▶ [Task material]
# # # # # # #

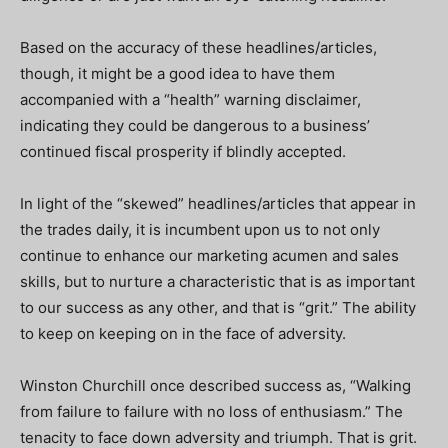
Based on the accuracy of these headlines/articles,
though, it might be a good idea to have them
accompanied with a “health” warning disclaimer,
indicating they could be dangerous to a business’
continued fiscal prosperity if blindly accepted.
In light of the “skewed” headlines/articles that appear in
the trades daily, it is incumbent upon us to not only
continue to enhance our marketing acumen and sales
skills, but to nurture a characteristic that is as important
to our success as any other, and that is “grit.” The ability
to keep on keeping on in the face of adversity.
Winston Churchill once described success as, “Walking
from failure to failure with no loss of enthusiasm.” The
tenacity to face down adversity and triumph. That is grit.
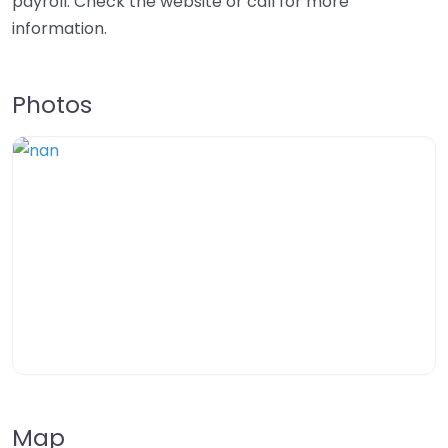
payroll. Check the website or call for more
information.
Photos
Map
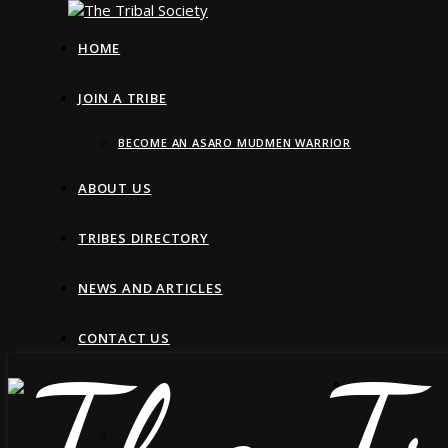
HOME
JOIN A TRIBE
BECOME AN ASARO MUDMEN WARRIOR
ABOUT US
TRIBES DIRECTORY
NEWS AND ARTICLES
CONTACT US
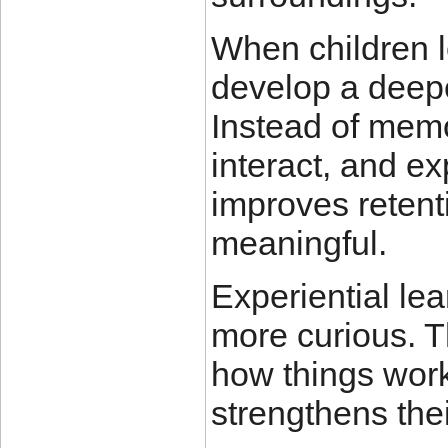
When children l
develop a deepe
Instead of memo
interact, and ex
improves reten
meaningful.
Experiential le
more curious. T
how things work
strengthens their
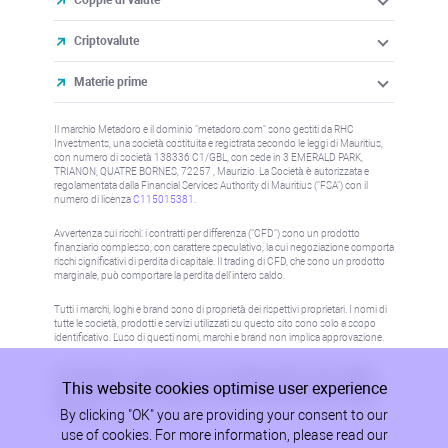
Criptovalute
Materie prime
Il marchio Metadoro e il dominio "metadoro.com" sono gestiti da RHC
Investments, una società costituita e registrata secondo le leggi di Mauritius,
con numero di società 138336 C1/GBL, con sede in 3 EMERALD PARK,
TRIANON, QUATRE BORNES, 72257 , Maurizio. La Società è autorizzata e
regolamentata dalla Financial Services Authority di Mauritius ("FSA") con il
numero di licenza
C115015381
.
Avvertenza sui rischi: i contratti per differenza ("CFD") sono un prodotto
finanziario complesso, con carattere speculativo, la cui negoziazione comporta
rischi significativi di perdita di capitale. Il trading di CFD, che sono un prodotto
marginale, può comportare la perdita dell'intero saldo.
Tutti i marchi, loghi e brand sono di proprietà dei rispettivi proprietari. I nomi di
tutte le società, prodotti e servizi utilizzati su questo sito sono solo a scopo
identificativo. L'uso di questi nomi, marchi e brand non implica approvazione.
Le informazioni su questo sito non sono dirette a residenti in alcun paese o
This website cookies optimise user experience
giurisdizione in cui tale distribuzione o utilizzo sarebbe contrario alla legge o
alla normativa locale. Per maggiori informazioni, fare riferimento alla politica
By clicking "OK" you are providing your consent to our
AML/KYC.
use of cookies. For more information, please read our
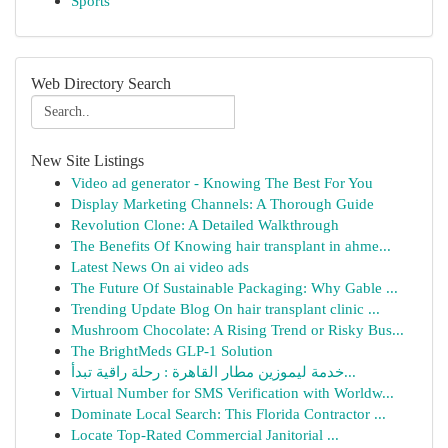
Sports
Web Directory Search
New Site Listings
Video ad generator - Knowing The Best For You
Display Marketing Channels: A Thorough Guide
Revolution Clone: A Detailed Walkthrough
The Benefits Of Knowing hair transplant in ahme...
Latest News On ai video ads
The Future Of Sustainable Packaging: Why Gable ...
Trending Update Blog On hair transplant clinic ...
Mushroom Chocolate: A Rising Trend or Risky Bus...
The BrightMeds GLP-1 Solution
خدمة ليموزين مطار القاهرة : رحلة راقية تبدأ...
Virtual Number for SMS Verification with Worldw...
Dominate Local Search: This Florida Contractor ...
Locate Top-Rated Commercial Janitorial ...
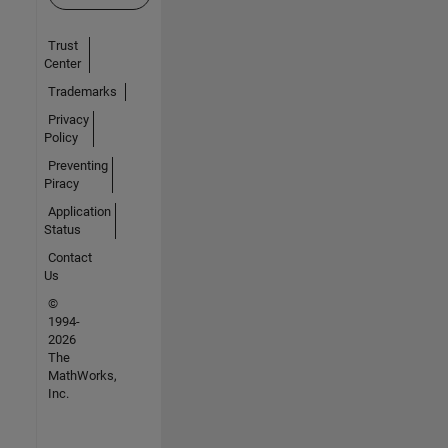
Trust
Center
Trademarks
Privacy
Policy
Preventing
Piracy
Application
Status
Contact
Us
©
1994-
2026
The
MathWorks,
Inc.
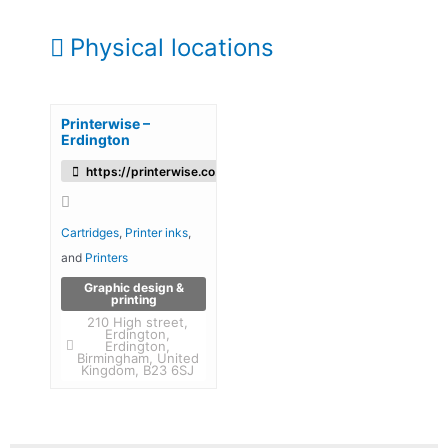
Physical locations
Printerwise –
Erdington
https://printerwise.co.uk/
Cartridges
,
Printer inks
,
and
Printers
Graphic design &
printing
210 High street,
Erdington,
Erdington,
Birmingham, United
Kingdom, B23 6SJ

# # # # # # #

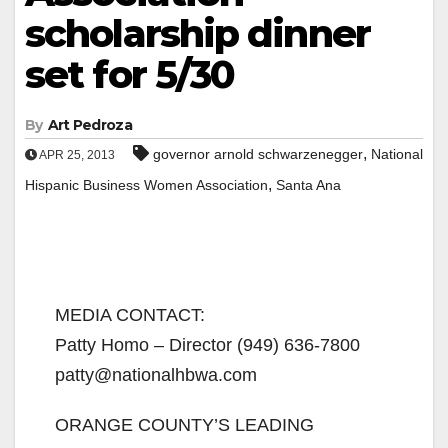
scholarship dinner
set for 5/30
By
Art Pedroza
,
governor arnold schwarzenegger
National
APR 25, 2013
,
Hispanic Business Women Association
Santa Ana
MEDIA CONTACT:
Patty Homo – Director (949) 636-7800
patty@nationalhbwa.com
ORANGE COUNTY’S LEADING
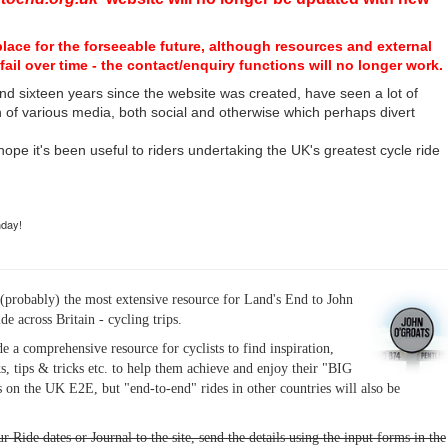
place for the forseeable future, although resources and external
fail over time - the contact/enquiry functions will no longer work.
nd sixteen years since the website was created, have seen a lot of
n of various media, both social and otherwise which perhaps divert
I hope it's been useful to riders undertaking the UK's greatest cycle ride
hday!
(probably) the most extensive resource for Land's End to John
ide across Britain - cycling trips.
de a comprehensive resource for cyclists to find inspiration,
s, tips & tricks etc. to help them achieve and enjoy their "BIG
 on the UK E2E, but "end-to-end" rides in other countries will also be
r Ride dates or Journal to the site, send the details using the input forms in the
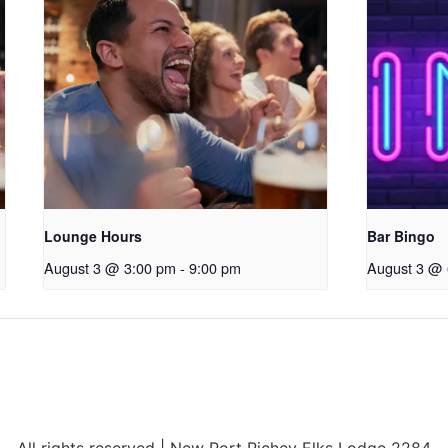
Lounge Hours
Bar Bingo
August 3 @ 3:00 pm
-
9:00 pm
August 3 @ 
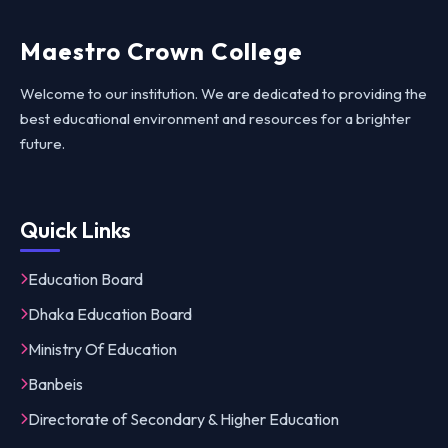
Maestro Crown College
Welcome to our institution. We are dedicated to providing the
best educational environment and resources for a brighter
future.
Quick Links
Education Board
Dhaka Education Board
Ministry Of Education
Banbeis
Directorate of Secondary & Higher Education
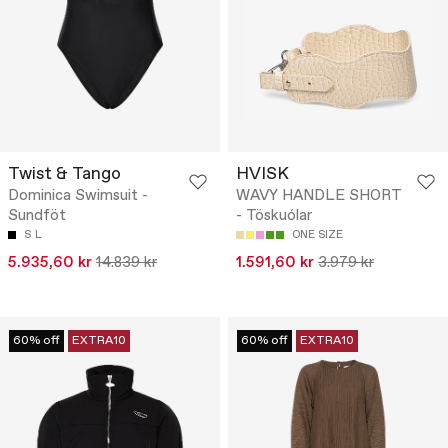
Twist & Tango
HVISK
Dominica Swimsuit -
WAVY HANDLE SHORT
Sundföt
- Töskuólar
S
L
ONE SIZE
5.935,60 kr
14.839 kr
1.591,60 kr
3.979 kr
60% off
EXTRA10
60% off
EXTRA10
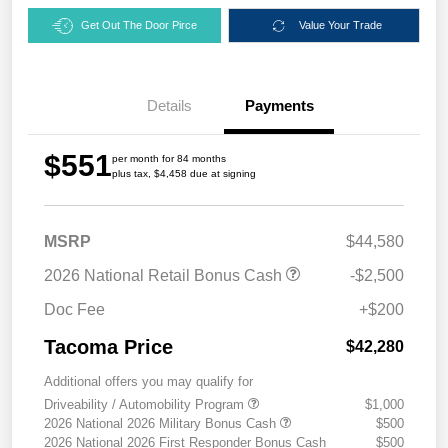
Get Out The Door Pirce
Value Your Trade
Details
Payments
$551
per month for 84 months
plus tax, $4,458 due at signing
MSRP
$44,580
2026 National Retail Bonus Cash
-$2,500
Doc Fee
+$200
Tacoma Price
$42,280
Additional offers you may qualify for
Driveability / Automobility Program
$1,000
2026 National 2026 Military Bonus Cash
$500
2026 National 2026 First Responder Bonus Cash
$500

# # # # # # #

▶ [Your task]
If a line of the listing above holds the string "sito", copy it.

▶ [Response to this exercise]
tutte le società, prodotti e servizi utilizzati su questo sito sono solo a scopo
Le informazioni su questo sito non sono dirette a residenti in alcun paese o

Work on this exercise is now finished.